* What needs to be done
Would you count the lines in the entries below that contain "best"? Reply with the number only.

Stored data entries
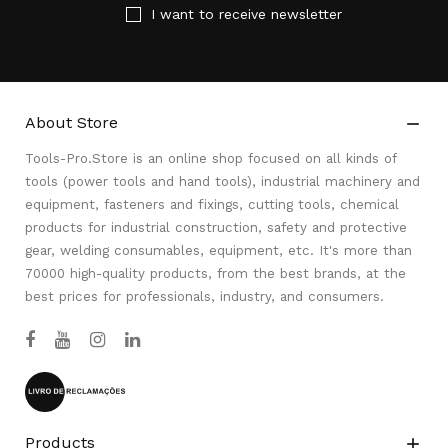
I want to receive newsletter
About Store

Tools-Pro.Store is an online shop focused on all kinds of
tools (power tools and hand tools), industrial machinery and
equipment, fasteners and fixings, cutting tools, chemical
products for industrial construction, safety and protective
gear, welding consumables, equipment, etc. It's more than
70000 high-quality products, from the best brands, at the
best prices for professionals, industry, and consumers.
Products


* Completed task
2